##### MATERIAL PROVIDED

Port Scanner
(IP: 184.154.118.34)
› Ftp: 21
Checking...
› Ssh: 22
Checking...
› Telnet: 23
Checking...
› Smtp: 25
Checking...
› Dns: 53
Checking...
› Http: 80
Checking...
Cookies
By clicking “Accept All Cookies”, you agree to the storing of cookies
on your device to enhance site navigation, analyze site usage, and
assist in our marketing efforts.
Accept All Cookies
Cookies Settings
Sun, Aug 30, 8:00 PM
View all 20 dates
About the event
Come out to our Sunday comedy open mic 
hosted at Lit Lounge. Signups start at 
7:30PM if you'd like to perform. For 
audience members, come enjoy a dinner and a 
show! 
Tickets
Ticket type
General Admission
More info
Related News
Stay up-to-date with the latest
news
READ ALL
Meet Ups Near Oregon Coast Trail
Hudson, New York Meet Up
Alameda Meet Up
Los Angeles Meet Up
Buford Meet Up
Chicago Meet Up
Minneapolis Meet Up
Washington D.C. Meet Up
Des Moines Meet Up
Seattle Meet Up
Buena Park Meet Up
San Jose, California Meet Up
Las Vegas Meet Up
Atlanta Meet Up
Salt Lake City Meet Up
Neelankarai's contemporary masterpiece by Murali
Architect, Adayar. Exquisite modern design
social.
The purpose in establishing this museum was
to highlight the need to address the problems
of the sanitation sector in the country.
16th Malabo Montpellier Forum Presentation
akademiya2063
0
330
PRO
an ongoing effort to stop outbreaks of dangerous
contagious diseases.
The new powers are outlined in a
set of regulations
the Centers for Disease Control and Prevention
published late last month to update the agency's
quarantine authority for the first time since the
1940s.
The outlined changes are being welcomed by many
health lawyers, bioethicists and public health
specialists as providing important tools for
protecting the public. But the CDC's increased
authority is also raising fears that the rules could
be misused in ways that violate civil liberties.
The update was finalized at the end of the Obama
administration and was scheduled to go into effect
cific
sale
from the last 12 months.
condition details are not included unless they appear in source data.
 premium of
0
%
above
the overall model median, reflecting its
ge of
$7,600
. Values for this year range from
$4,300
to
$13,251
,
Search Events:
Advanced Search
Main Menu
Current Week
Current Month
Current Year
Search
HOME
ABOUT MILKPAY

##########

EXERCISE INSTRUCTIONS:
In exact wording, restate the lines of the data above from the first through the one holding "Meet Ups Near Oregon Coast Trail", and stop after that line.

RESULT:
Port Scanner
(IP: 184.154.118.34)
› Ftp: 21
Checking...
› Ssh: 22
Checking...
› Telnet: 23
Checking...
› Smtp: 25
Checking...
› Dns: 53
Checking...
› Http: 80
Checking...
Cookies
By clicking “Accept All Cookies”, you agree to the storing of cookies
on your device to enhance site navigation, analyze site usage, and
assist in our marketing efforts.
Accept All Cookies
Cookies Settings
Sun, Aug 30, 8:00 PM
View all 20 dates
About the event
Come out to our Sunday comedy open mic 
hosted at Lit Lounge. Signups start at 
7:30PM if you'd like to perform. For 
audience members, come enjoy a dinner and a 
show! 
Tickets
Ticket type
General Admission
More info
Related News
Stay up-to-date with the latest
news
READ ALL
Meet Ups Near Oregon Coast Trail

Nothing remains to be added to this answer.